## Try it
Copy each line below in which the word "bears" occurs.

Source data Block Start

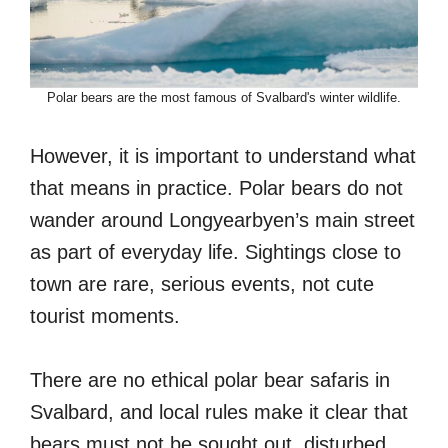
Polar bears are the most famous of Svalbard's winter wildlife.
However, it is important to understand what
that means in practice. Polar bears do not
wander around Longyearbyen’s main street
as part of everyday life. Sightings close to
town are rare, serious events, not cute
tourist moments.
There are no ethical polar bear safaris in
Svalbard, and local rules make it clear that
bears must not be sought out, disturbed,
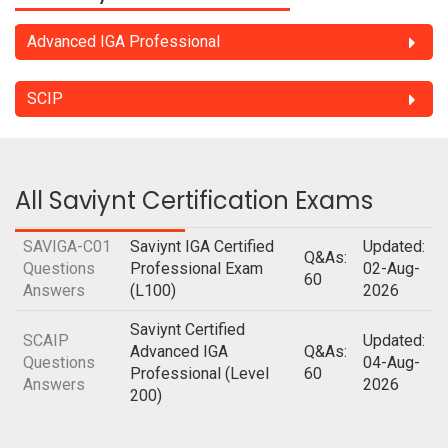
Advanced IGA Professional
SCIP
All Saviynt Certification Exams
SAVIGA-C01
Saviynt IGA Certified
Updated:
Q&As:
Questions
Professional Exam
02-Aug-
60
Answers
(L100)
2026
Saviynt Certified
SCAIP
Updated:
Advanced IGA
Q&As:
Questions
04-Aug-
Professional (Level
60
Answers
2026
200)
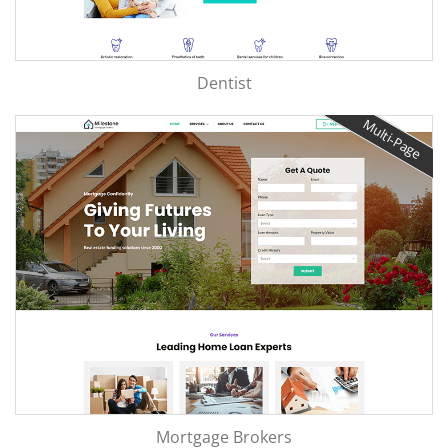
Dentist
Multi-Page
Mortgage Brokers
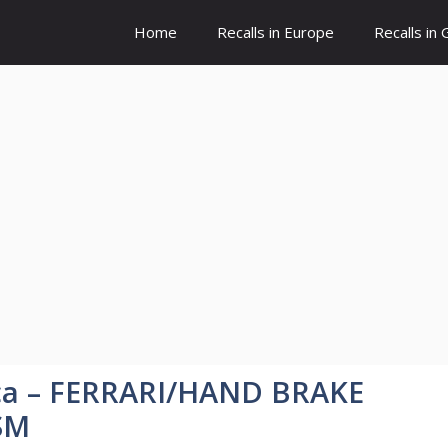
Home
Recalls in Europe
Recalls in
ica – FERRARI/HAND BRAKE
SM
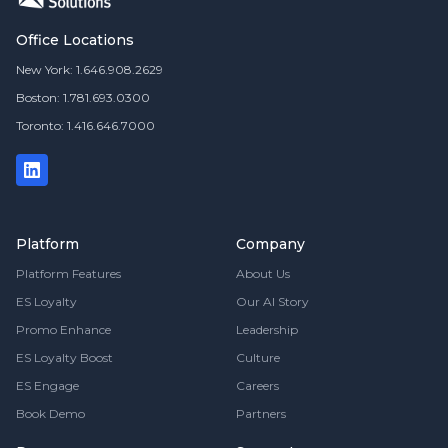
Office Locations
New York: 1.646.908.2629
Boston: 1.781.693.0300
Toronto: 1.416.646.7000
Platform
Company
Platform Features
About Us
ES Loyalty
Our AI Story
Promo Enhance
Leadership
ES Loyalty Boost
Culture
ES Engage
Careers
Book Demo
Partners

Source data Block End

## Response box
Polar bears are the most famous of Svalbard's winter wildlife.
that means in practice. Polar bears do not
bears must not be sought out, disturbed,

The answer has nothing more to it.